Your Best Career Move

Your Best Career

Time for a new career? Here’s what to consider.

By Kathy Bremer

You know in your gut when it’s time to move on. Maybe you’ve already done your highest-value work, or your organization is in turmoil, or your position is about to go away. When I wake up two days in a row lacking excitement about work, it’s time to consider a move. The reality in this economy is that anything can happen – quickly and unexpectedly.


That’s why you need a plan, a network and a system. These five strategies provide a proven approach to making the right transition. They lay the groundwork for successful moves for the rest of your life. An overall guiding principle is: You get a job through people, not a résumé. 

Strategy #1: Take charge. 
Decide that you are going to take control of your future. Realize that you have received a gift – the impetus to make a change for the better. Get a journal and start writing, planning and mentally preparing for the opportunity of your life. 
 

Strategy #2: Go deep. 
Self-awareness is the breakfast of champions. Spend time  thinking and writing about who you are, your assets and what matters most.

Ask yourself questions like:

• What’s my mission in life? What do I want to do before I die?
• What do I like/not like to do in work?
• What’s something big and new that builds upon things I have done and enjoyed?
• What are my core strengths? Read Now, Discover Your Strengths and take the online test. Decide to work 100 percent in your areas of strength. Never take another position that requires you to operate in areas of weakness.
• What is best and unique about me? Recall your three to five most significant work achievements – the ones that felt most triumphant. Write them down. Now analyze the talents and skills that enabled that accomplishment.

Strategy #3: Focus.
 Develop a strategic plan – with strategies, tactics, timelines and metrics. Begin by envisioning your end goal. Example: “In six months I will be working in a role fully aligned with my strengths that pays at least $x, is in y city and has z kind of culture.”

List the first 25 to 30 people you will call. Choose people who are likely to respond and can provide advice and referrals to others.

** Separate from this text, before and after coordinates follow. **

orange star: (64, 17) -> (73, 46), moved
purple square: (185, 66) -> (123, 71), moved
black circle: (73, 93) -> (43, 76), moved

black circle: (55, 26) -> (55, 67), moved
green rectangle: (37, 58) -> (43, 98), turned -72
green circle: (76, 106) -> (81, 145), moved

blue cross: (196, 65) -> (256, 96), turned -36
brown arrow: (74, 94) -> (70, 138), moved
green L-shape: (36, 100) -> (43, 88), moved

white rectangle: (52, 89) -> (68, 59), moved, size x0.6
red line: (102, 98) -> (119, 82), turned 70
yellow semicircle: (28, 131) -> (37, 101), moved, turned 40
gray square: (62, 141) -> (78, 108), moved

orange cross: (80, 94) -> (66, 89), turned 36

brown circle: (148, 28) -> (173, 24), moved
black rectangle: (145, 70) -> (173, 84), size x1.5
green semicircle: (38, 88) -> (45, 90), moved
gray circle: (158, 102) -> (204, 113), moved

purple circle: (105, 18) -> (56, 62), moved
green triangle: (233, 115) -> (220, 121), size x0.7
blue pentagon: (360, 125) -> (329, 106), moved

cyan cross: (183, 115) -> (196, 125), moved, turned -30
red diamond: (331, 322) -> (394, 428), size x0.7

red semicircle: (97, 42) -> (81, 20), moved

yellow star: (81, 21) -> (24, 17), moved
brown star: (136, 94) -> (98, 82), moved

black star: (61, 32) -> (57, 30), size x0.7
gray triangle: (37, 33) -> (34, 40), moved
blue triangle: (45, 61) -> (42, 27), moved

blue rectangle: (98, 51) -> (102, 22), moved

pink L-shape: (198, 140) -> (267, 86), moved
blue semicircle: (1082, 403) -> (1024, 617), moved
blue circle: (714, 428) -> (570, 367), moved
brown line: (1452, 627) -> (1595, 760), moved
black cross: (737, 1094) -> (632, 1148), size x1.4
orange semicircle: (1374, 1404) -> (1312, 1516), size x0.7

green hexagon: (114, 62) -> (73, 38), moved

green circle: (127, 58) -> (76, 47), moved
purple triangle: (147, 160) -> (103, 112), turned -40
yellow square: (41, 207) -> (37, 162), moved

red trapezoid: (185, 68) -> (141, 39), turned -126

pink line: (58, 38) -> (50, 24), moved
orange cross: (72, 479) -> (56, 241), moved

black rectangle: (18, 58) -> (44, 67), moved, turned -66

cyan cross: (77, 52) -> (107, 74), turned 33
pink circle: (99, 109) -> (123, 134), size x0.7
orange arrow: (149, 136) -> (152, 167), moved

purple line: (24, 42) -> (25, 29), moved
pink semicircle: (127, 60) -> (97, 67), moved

Orient your résumé around your accomplishments, strengths and desired outcomes. If you must have an opening paragraph, keep it short and focus instead of conveying the difference you made at each of your organizations, starting with the current/most recent. 

Strategy #4: Go! 
Start calling your first 25 to 30 contacts. Call all of them in one day, and use voice mail as a cultivation tool. Ask, “Would you be willing to give me advice?” In my experience, only once has someone said “no” to that. Follow up, get appointments and get going!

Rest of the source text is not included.